OneDa practices what she preaches. A woman who thrives on independence, her means of speaking her truth involves elevating those around her. As such, high-powered debut album ‘Formula OneDa’ is collaborative in tone and singular in method, drawing from the full spectrum of system culture while asserting her own identity.
As a queer Black woman from outside London – Manchester, to be precise – OneDa has had to fight to make herself heard. Perhaps that’s why her debut album opens with ‘Let Me In’ – less a plea, and more a demand, it’s the sound of someone relentlessly knocking on the industry’s door, before bulldozing her way in anyway.
A high-octane thriller, ‘Formula OneDa’ is a frenetic, eclectic debut. OneDa’s rise was closely tethered to the DNB scene, and the crunching breakbeats that permeate ‘Leader’ for example serve to lift her voice higher. There’s real breadth here, though – ‘The Formula’ utilises a minimalist framework against a performance more akin to spoken word; ‘Raised’ sits in the UK hip-hop lineage, while ‘Sometimes’ seems to point to her Nigerian heritage.
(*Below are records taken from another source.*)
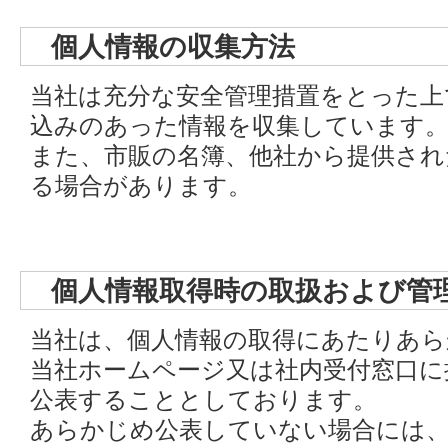
個人情報の収集方法
当社は充分な安全管理措置をとった上
込みのあった情報を収集しています
また、市販の名簿、他社から提供され
る場合があります。
個人情報取得時の取扱および管
当社は、個人情報の取得にあたりあら
当社ホームページ又は社内受付窓口に
公表することとしております。
あらかじめ公表していない場合には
Somewhere within all those influences – and more – is where OneDa resides. She’s joined by an excellent crew, too; a riveting PRIDO on the thrilling ‘Over My Dead’ Body’ or an urgent Princethekid on grimy roller ‘Pull Up’.
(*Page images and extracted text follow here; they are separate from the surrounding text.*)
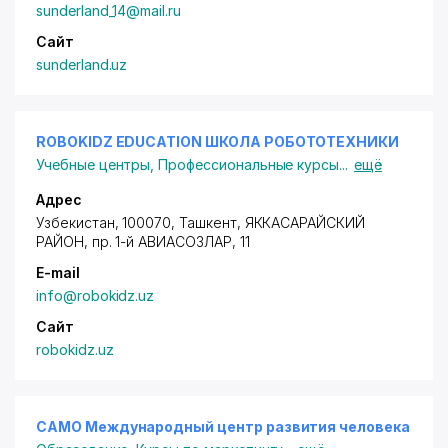
sunderland_14@mail.ru
Сайт
sunderland.uz
ROBOKIDZ EDUCATION ШКОЛА РОБОТОТЕХНИКИ
Учебные центры
,
Профессиональные курсы
...
ещё
Адрес
Узбекистан, 100070, Ташкент,
ЯККАСАРАЙСКИЙ
РАЙОН
,
пр. 1-й АВИАСОЗЛАР
, 11
E-mail
info@robokidz.uz
Сайт
robokidz.uz
СAMO Международный центр развития человека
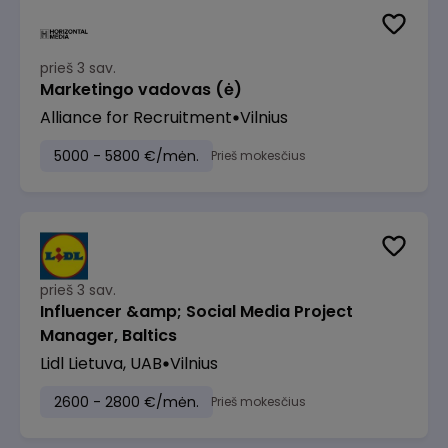
prieš 3 sav.
Marketingo vadovas (ė)
Alliance for Recruitment
Vilnius
5000 - 5800 €/mėn.
Prieš mokesčius
prieš 3 sav.
Influencer &amp; Social Media Project
Manager, Baltics
Lidl Lietuva, UAB
Vilnius
2600 - 2800 €/mėn.
Prieš mokesčius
In the end, however, only one voice truly counts. OneDa leads from the front, closing the album with a daring triptych of performances. ‘The Western Way’ is an intelligent, multi-faceted critique, ‘Superwoman’ rolls flow upon flow in a daring execution of technical skill, and the zero gravity ‘Set It Off’ seems to float upwards towards the cosmos.
A succinct declaration of independence, ‘Formula OneDa’ finds the Manchester rapper nailing down her testament – she implores you to listen.